By default Graphite Web stores its data in SQLight database. For purpose of production, we will set PostgreSQL database and Graphite user:

user@server:~$ sudo service postgresql start
 * Starting PostgreSQL 9.1 database server                                      [ OK ]

user@server:~$ sudo -u postgres createuser graphite
Shall the new role be a superuser? (y/n) n
Shall the new role be allowed to create databases? (y/n) y
Shall the new role be allowed to create more new roles? (y/n) n

user@server:~$ sudo -u postgres createdb -O graphite graphite
user@server:~$ sudo -u postgres psql -d template1
psql (9.1.11)
Type "help" for help.
template1=# ALTER USER graphite WITH PASSWORD '<my-password>';
ALTER ROLE
template1=# ALTER USER postgres WITH PASSWORD '<my-password>';
ALTER ROLE
template1-# \q
user@server:~$

Now we can configure the Django settings where we have to specify two things: a basic storage back-end (database engine) for saving users and dashboards created directly in the app, and a Carbon-Cache instance CARBONLINK_HOSTS that it will query for data.
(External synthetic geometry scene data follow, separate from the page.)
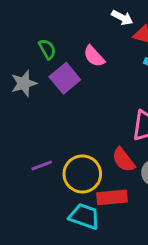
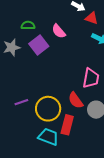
green semicircle: (47, 49) -> (28, 25), turned -64
red rectangle: (112, 197) -> (67, 125), turned -72

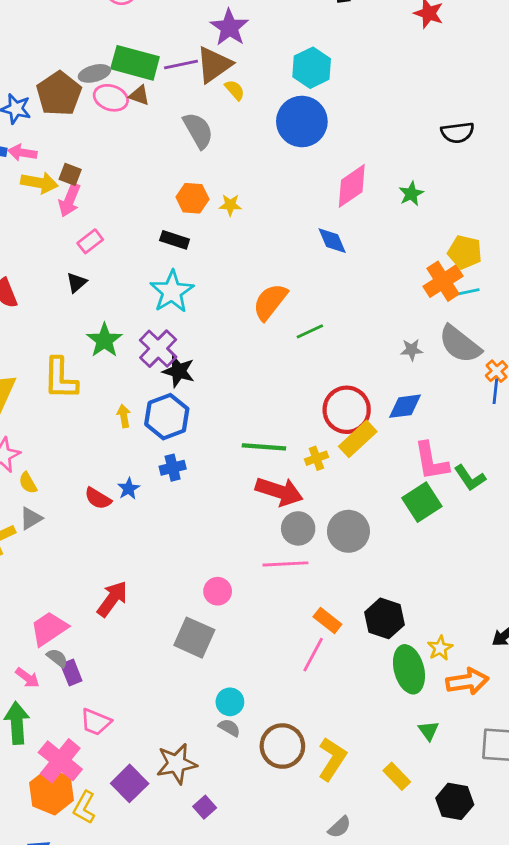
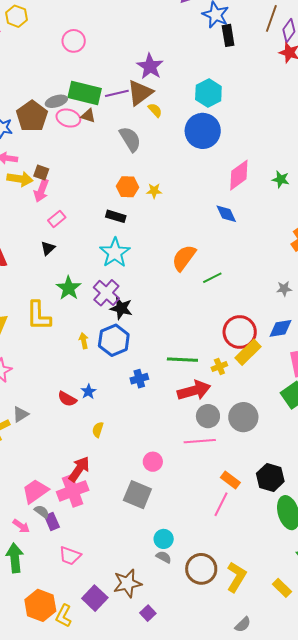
green star: (411, 194) -> (281, 179), turned -30
blue cross: (173, 468) -> (139, 379), moved
yellow semicircle: (28, 483) -> (98, 430), moved, turned 49
red arrow: (279, 491) -> (194, 391), turned -32
pink cross: (60, 761) -> (73, 491), moved, turned 32

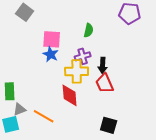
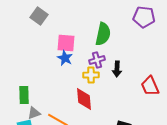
green semicircle: (89, 30) -> (103, 34), size x1.6
yellow cross: (77, 71) -> (91, 75), size x0.7
red trapezoid: (105, 83) -> (150, 86), moved

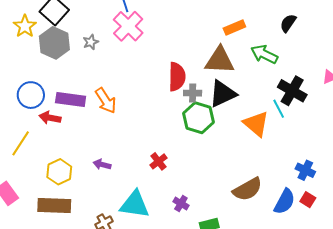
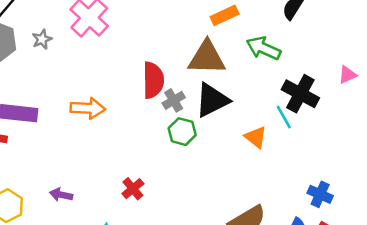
gray cross: (193, 93) -> (174, 100), turned -30
orange arrow: (106, 101) -> (88, 108), moved, turned -52
green hexagon: (198, 118) -> (182, 132), size x0.7
orange triangle: (256, 124) -> (256, 137), size x0.7

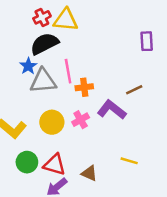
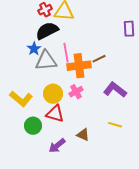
orange cross: (84, 87) -> (79, 66), size x1.6
brown line: (134, 90) -> (99, 59), moved
purple L-shape: (112, 110) -> (115, 90), moved
red triangle: (54, 165) -> (55, 114), moved

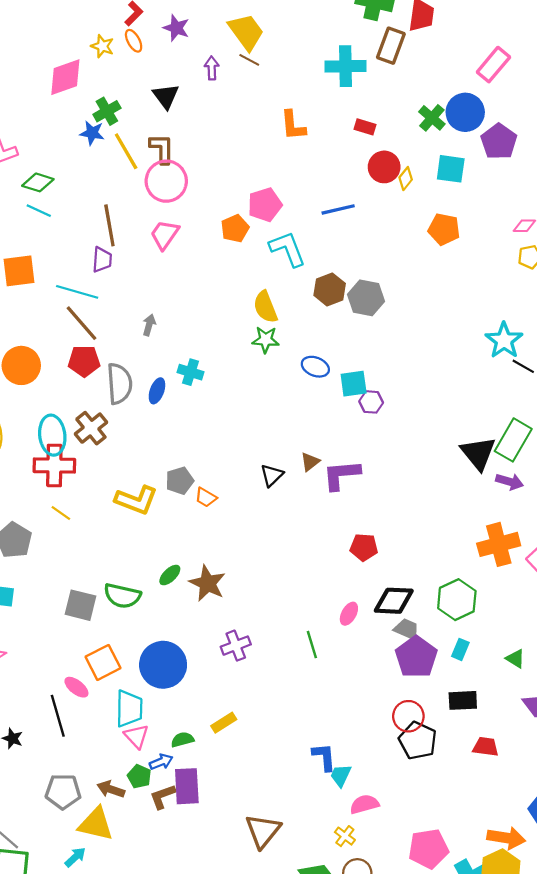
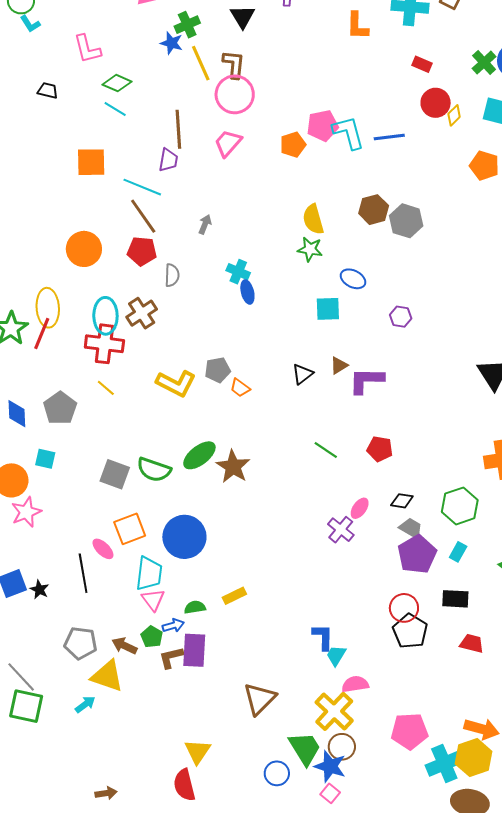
orange L-shape: (293, 125) -> (357, 26), moved
cyan L-shape: (287, 249) -> (348, 133), moved
gray semicircle: (119, 384) -> (172, 275), size x0.6
cyan square: (354, 384) -> (328, 309), moved
blue ellipse: (157, 391) -> (247, 292), moved, turned -40
green ellipse: (170, 575) -> (199, 455), size x1.6
black diamond: (394, 601) -> (402, 501), size x0.6
green line: (312, 645) -> (326, 450), moved, turned -45
purple cross: (236, 646) -> (341, 530), moved, turned -36
yellow cross: (345, 836) -> (334, 711), size x2.0

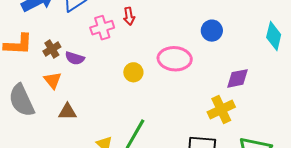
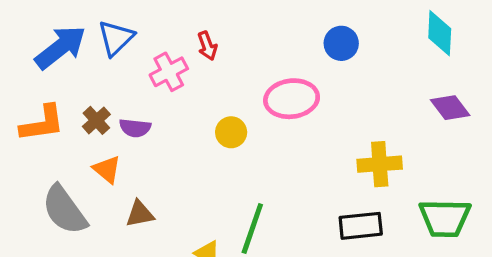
purple diamond: (238, 78) -> (450, 108), moved, turned 75
yellow cross: (221, 110) -> (380, 164), turned 32

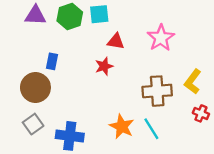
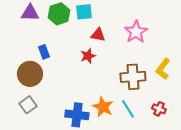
blue rectangle: (52, 61) -> (44, 52), turned -32
red cross: (201, 113) -> (159, 109), moved
blue cross: (70, 136) -> (77, 115), moved

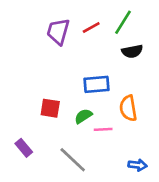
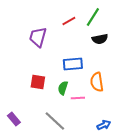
purple trapezoid: (58, 32) -> (38, 37), moved
green semicircle: (83, 116) -> (63, 88), turned -40
purple rectangle: (24, 148) -> (14, 119), moved
blue arrow: (138, 165) -> (104, 125), turned -32

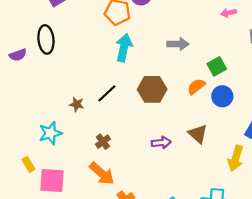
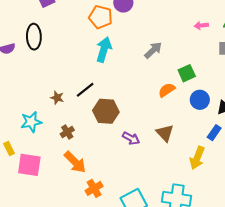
gray arrow: (178, 44) -> (153, 50), turned -48
brown hexagon: (152, 89) -> (106, 111), moved
blue circle: (222, 96) -> (200, 100), moved
brown cross: (103, 142) -> (67, 132), moved
purple arrow: (161, 143) -> (131, 138), turned 30

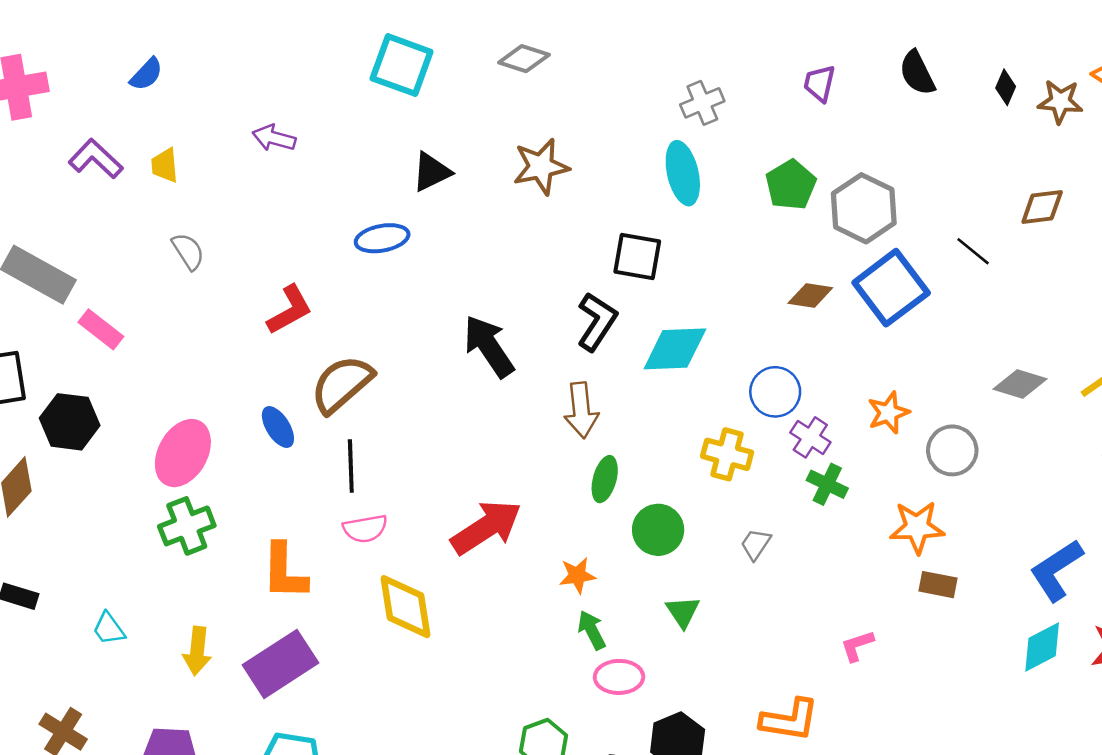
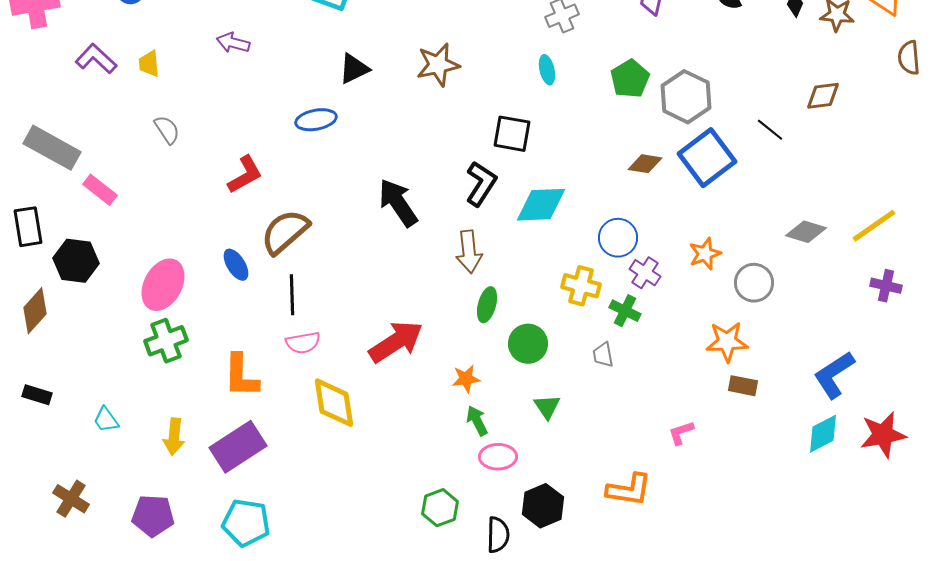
cyan ellipse: (683, 173) -> (547, 70), size x0.6
green cross: (827, 484) -> (625, 311), moved
gray trapezoid: (756, 544) -> (603, 355), turned -44

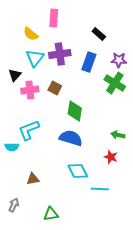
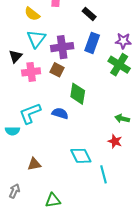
black rectangle: (99, 34) -> (89, 14), moved
purple cross: (60, 54) -> (62, 47), moved
blue semicircle: (71, 138) -> (60, 113), moved, size x0.7
cyan line: (100, 189) -> (104, 174), turned 72

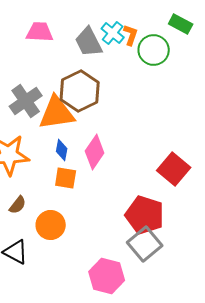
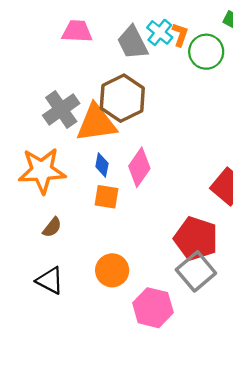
orange circle: (51, 225) -> (112, 270), moved

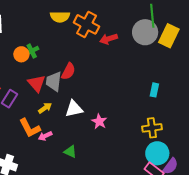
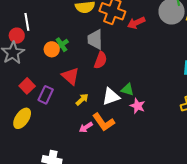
gray trapezoid: (54, 81) -> (95, 39), moved
orange L-shape: (30, 128) -> (104, 122), moved
green triangle: (70, 152) -> (127, 89), moved

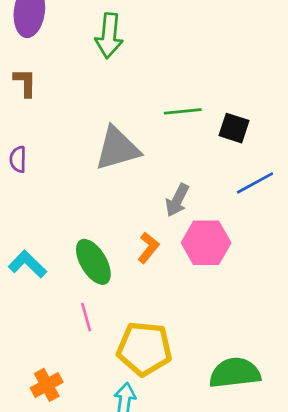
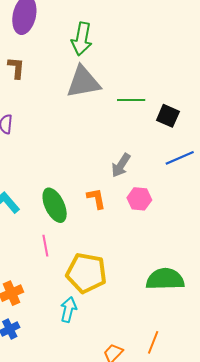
gray triangle: (117, 149) -> (83, 82), moved
pink hexagon: (206, 243) -> (139, 199), size x0.7
orange L-shape: (148, 248) -> (96, 198), turned -55
green semicircle: (235, 373) -> (165, 279), moved

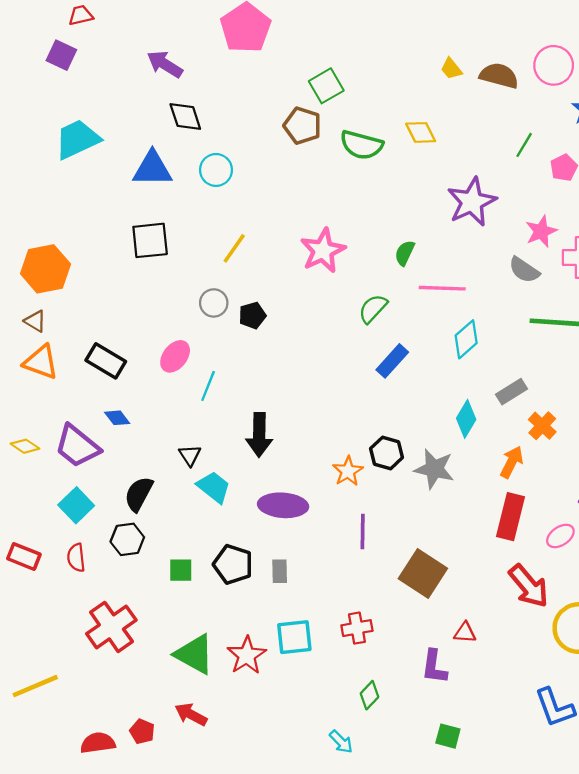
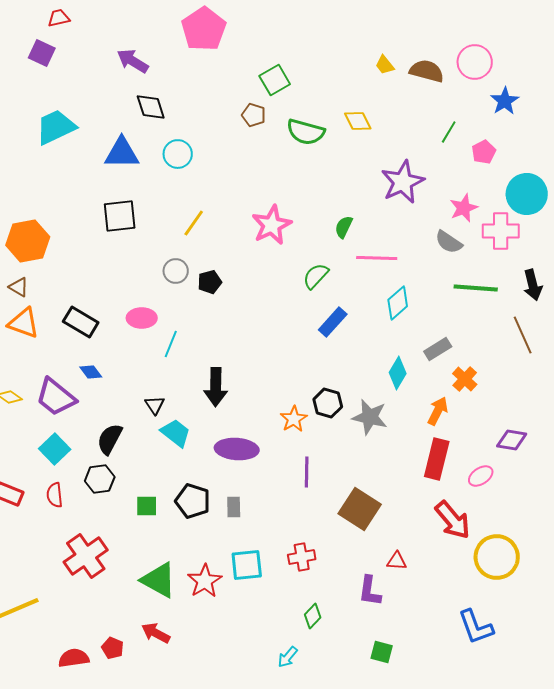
brown pentagon: (302, 126) -> (254, 115), size x0.7
pink ellipse: (175, 356) -> (142, 318), turned 52
cyan arrow: (341, 742) -> (288, 657), turned 85

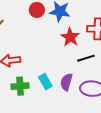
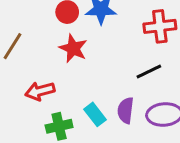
red star: (70, 37) -> (73, 48), moved

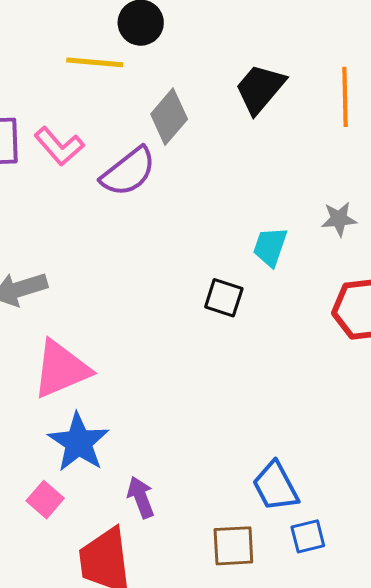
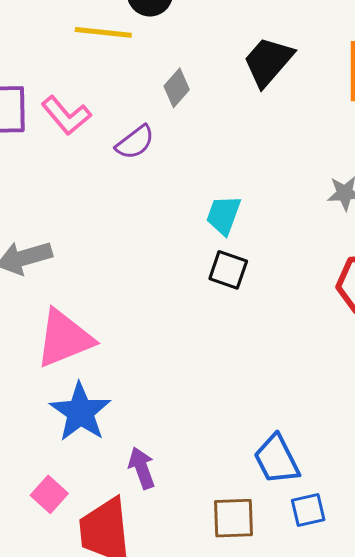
gray diamond: (169, 117) -> (177, 88), size x0.7
purple semicircle: (128, 172) -> (135, 142), size x0.7
cyan trapezoid: (270, 247) -> (224, 215), moved
pink square: (45, 500) -> (49, 494), moved

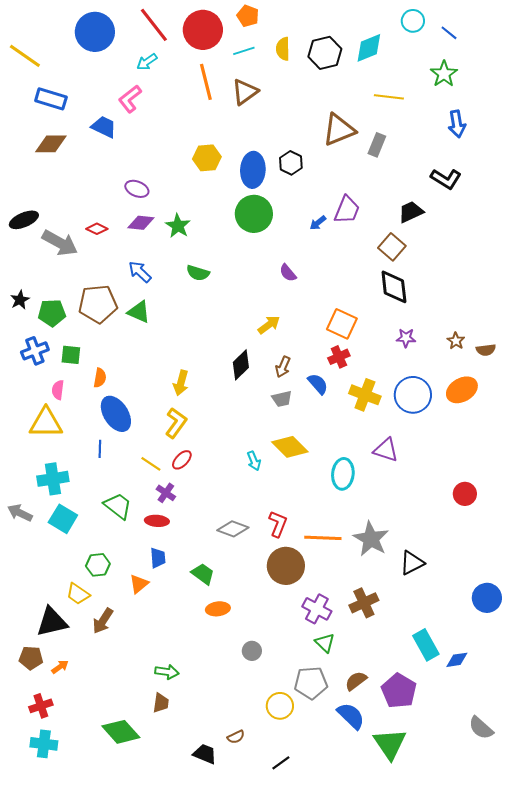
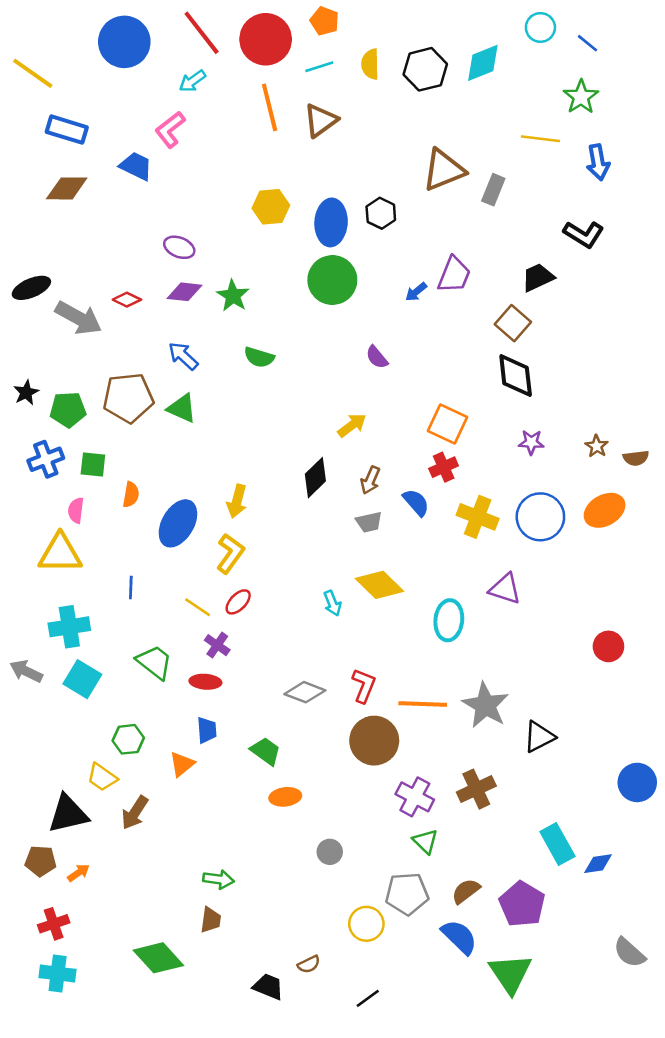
yellow line: (389, 97) -> (540, 139), moved
blue ellipse: (116, 414) -> (178, 523), moved, turned 63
And it’s all defined in the local_settings.py config file:

...
# General settings
TIME_ZONE = 'Australia/Sydney'
SECRET_KEY = '<my-password>'
ALLOWED_HOSTS = '127.0.0.1'
DEBUG = True
#MEMCACHE_HOSTS = ['10.10.10.10:11211', '10.10.10.11:11211', '10.10.10.12:11211']
MEMCACHE_HOSTS = ['127.0.0.1:11211']
DEFAULT_CACHE_DURATION = 60 # Cache images and data for 1 minute
# Email settings
EMAIL_BACKEND = 'django.core.mail.backends.smtp.EmailBackend'
EMAIL_HOST = 'smtp.mydomain.com'
EMAIL_PORT = 587
EMAIL_HOST_USER = 'user@mydomain.com'
EMAIL_HOST_PASSWORD = '<my-password>'
EMAIL_USE_TLS = True
# Database settings
DATABASES = {
    'default': {
        'NAME': 'graphite',
        'ENGINE': 'django.db.backends.postgresql_psycopg2',
        'USER': 'graphite',
        'PASSWORD': '<my-password>',
        'HOST': 'localhost',
        'PORT': '5432'
    }
}
...

We also set the local server time zone, our SMTP server details and Memcached details that Graphite Web will use for memory caching (Memcached starts with 64MB of memory by default). The rest of the config, like Whisper and Carbon settings, can be left as they are by default.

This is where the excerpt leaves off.